Should the government give subsidies for the use of fertilizers? The "Chicago Tradition" of Development (a categorisation not well accepted among the participants) starts from the presumption that farmers are rational profit maximisers, so subsidies will distort fertilizer use away from optimal levels (for those that were there, the kind of models we analyzed in Arcand's Development class last semester). On the other hand, many agricultural experts see the use of modern inputs, in particular fertilizer, as key to agricultural productivity. Pointing to the strong relationship between fertilizer use and yields in test plots, they argue that fertilizer generates high returns and that dramatic growth in agricultural yields in Asia and the stagnation of yields in Africa can largely be explained by the use of fertilizer in the former.

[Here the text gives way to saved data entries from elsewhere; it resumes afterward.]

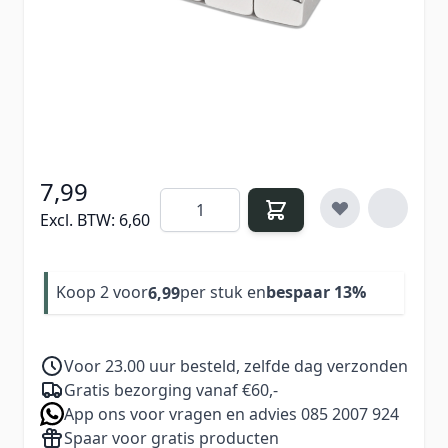
samen, waardoor je nagels direct meer diepte
en uitstraling krijgen.
Verdien
7
Nail Points bij aankoop van dit
product
7,99
Aantal
Excl. BTW:
6,60
Koop 2 voor
per stuk en
bespaar
13
%
6,99
Voor 23.00 uur besteld, zelfde dag verzonden
Gratis bezorging vanaf €60,-
App ons voor vragen en advies 085 2007 924
Spaar voor gratis producten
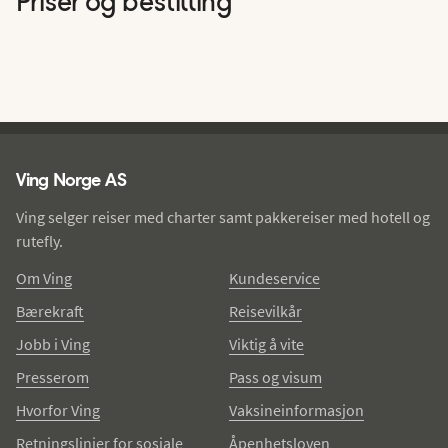
Priser og bestilling
Ving - bunntekst
Ving Norge AS
Ving selger reiser med charter samt pakkereiser med hotell og
rutefly.
Om Ving
Kundeservice
Bærekraft
Reisevilkår
Jobb i Ving
Viktig å vite
Presserom
Pass og visum
Hvorfor Ving
Vaksineinformasjon
Retningslinjer for sosiale
Åpenhetsloven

The answer of Kremer and friends is different. In previous studies they have observed that African farmers know that fertilizers are good and productive, but still they usually don't use them, even when expected returns can be as high as 70%. Why? Because people can be irrational!! The authors build a model where farmers are allowed to be naive about their future preferences and biased towards present pleasure, resulting in the procrastination of investment decisions (in line with the studies on hyperbolic discout rates). The on-field tests of the model seem to corroborate the predictions.

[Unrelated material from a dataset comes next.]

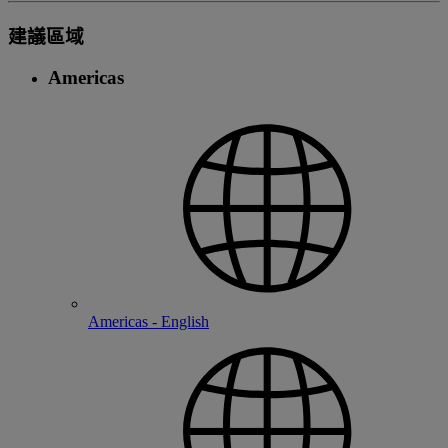
建議區域
Americas
Americas - English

So, which policy to follow? Consistent with the model, the efficient allocation under subsidies is more a matter of when, rather than how much. A small time-limited reduction in the cost of purchasing fertilizer at the time of harvest induces substantial increases in fertilizer use, as much as considerably larger price cuts later in the season. Such small early discounts could help present-biased farmers commit to fertilizer use without substantially distorting decisions of non-procrastinating farmers and incurring other costs of heavy subsidies. In joint work with a Kenya based NGO, they evaluate the impact of this kind of policy, and find strong supportive evidence.
So the problem is not being irrational, but how to give the right incentives for productive craziness. A modern Praise to the Folly!